Search code examples
pythonlistpython-3.xpython-itertools

How to compare two unequal lists and append matching elements value back to the first List


I have this program I'm writing where i have two unequal lists, one of the lists has other lists nested inside it so i flattened it and now i'm trying to compare the values in the two lists to find matching pairs and then append it back to the original unflattened list but the program dosen't still produce the expected result i want i've approached this problem in two different ways but i'm still arriving at the same answer here's what i've tried so far

List1  = [['A'],['b']]
List2 = ['a','A','c','A','b','b','A','b' ]

flattened = list(itertools.chain(*List1))

''' a counter i created to keep List1 going out of range and crashing
the program
'''
coun = len(flattened)
coun-=1
x = 0

for idx, i in enumerate(List2):
    if i in flattened:
        List1[x].append(List2[idx])
        if x < coun:
            x +=1

print(List1)

and this is the second approach i tried using itertools to zip the two unequal lists

import itertools

List1  = [['A'],['b']]
List2 = ['a','A','c','A','b','b','A','b' ]

flattened = list(itertools.chain(*List1))

''' a counter i created to keep List1 going out of range and crashing
the program
'''
coun = len(flattened)
coun-=1
x = 0

for idx,zipped in enumerate(itertools.zip_longest(flattened,List2)):
    result = filter(None, zipped)
    for i in result:
        if flattened[x] == List2[idx]:
            List1[x].append(List2[idx])
            if x < coun:
                x +=1

print(List1)

Both programs produce the output

[['A', 'A'], ['b', 'A', 'b', 'b', 'A', 'b']]

But I'm trying to arrive at

[['A', 'A', 'A', 'A'], ['b', 'b', 'b', 'b']]

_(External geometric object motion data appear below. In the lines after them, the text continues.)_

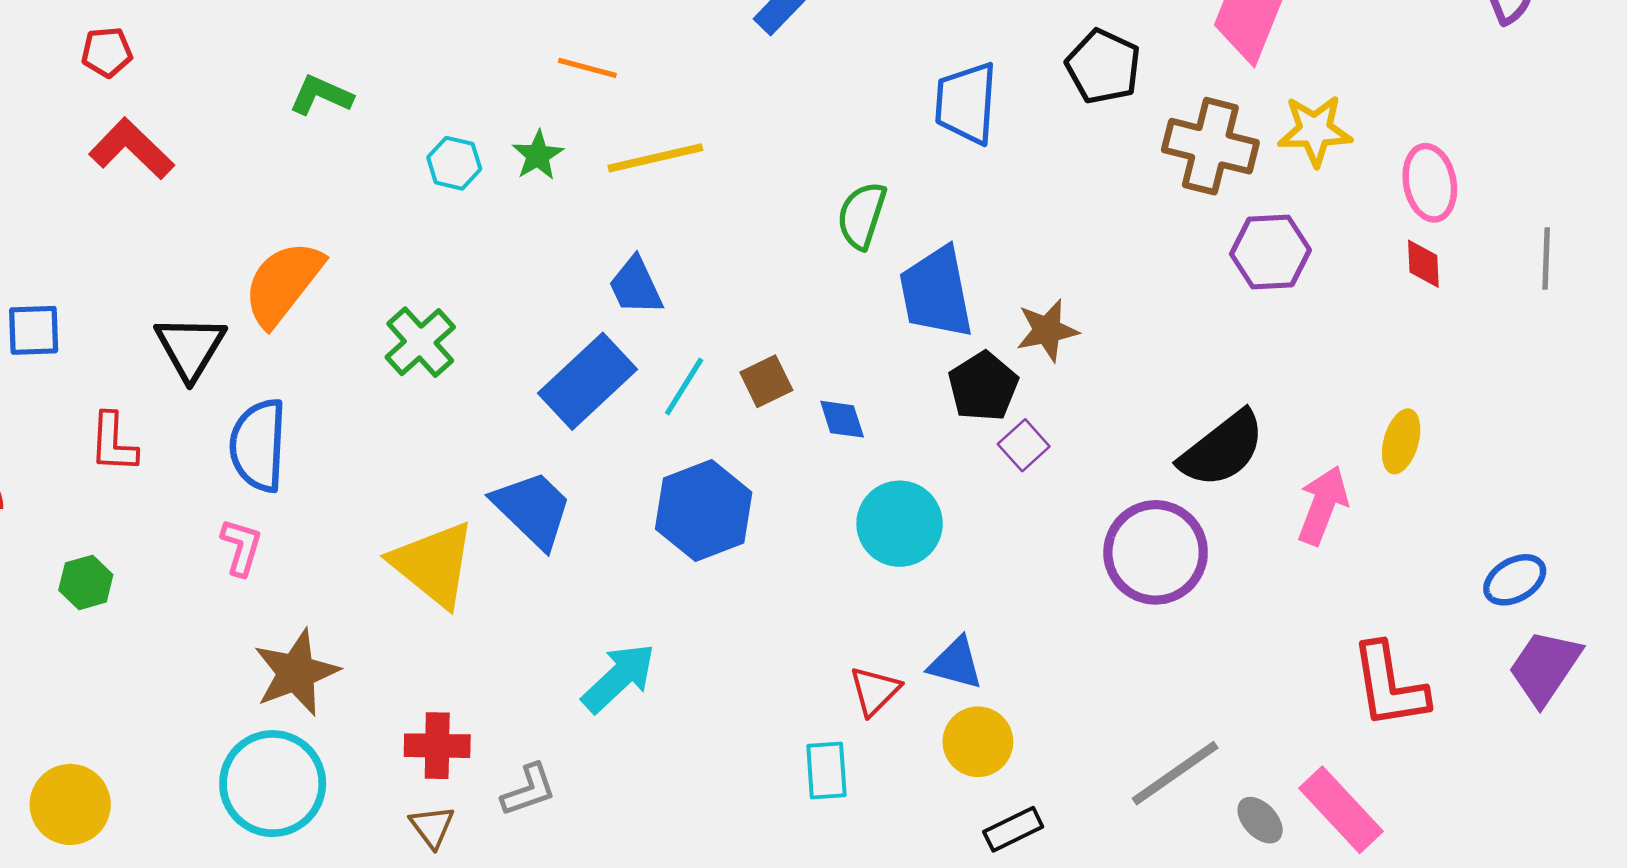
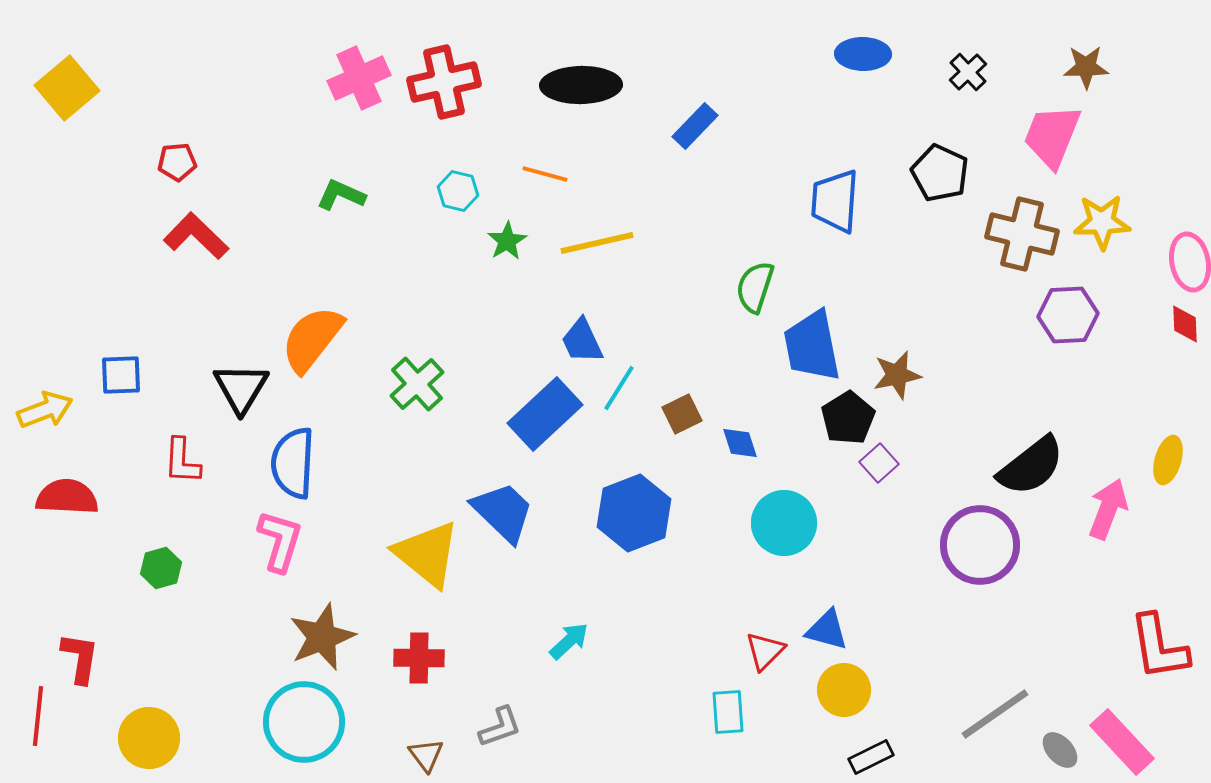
cyan hexagon: (454, 163) -> (458, 191), moved
cyan line: (684, 386) -> (619, 388), moved
pink L-shape: (241, 547) -> (280, 541), size x1.4
cyan arrow: (619, 678) -> (569, 641), size x0.7
red cross: (437, 746) -> (419, 658), moved

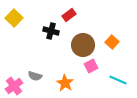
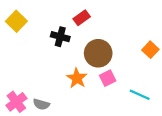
orange square: (112, 42) -> (150, 50), moved
gray semicircle: (35, 76) -> (41, 104), moved
orange star: (65, 83) -> (77, 78), moved

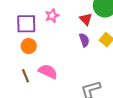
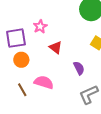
red triangle: (86, 19) -> (56, 48), moved
purple semicircle: (84, 40) -> (79, 68), moved

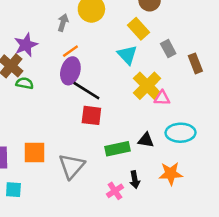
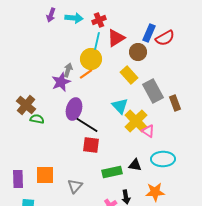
purple star: (26, 45) -> (61, 82), moved
gray rectangle: (168, 49) -> (153, 91), size x1.6
orange line: (70, 51) -> (86, 74), moved
cyan triangle: (127, 55) -> (120, 106), moved
pink triangle: (162, 98) -> (148, 131), turned 32
gray triangle: (72, 166) -> (75, 186), size x0.7

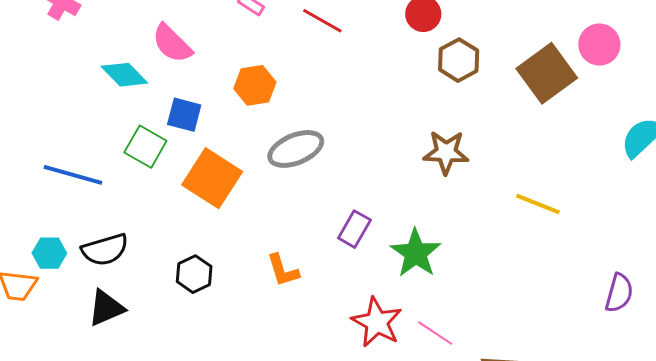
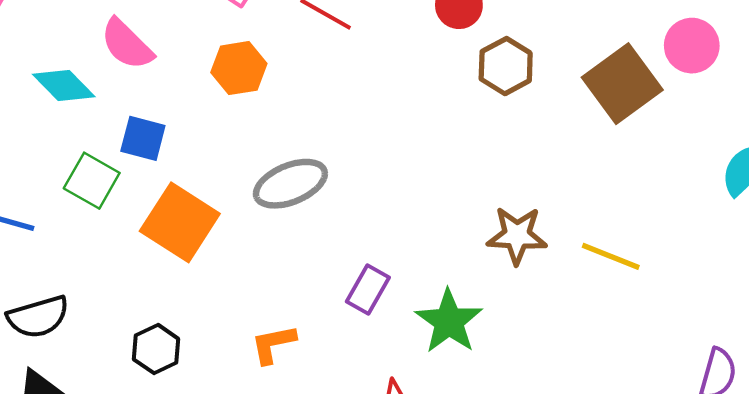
orange hexagon: (255, 85) -> (239, 68), moved
brown star: (446, 152) -> (517, 235), moved
orange L-shape: (283, 270) -> (273, 344), turned 96

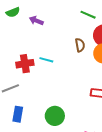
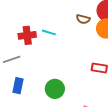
brown semicircle: (80, 45) -> (83, 19), turned 112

I don't even know if i'm approaching this in the right way but i know the problem is coming from the flattened list not being the same length as List2 but i can't seem to find any way around it...by the way I'm still a newbie in Python so please try and explain your answers so i can learn from you. Thanks

EDIT: This is how i get and set the properties of the objects using the values entered by the user thought it lacks type checking now but that can be added later

class criticalPath:

    def __init__(self):
        '''
        Initialize all the variables we're going to use to calculate the critical path
        '''
        self.id = None
        self.pred = tuple()
        self.dur = None
        self.est = None
        self.lst = None
        #list to store all the objects
        self.all_objects = list()

    def create_objects(self):

        return criticalPath()

    def get_properties(self):
        ''' 
        This functions gets all the input from the user and stores the
        activity name a string, the predecessor in a tuple and the duration
        in a string
        '''
        r = criticalPath()
        Object_list = list()
        num_act = int(input('How many activities are in the project:\n'))
        for i in range(num_act):
            name = input('what is the name of the activity {}:\n'.format(i+1))
            activity_object = r.create_objects()
            pred = input('what is the predecessor(s) of the activity:\n')
            pred = tuple(pred.replace(',', ''))
            dur = input('what is the duration of the activity:\n')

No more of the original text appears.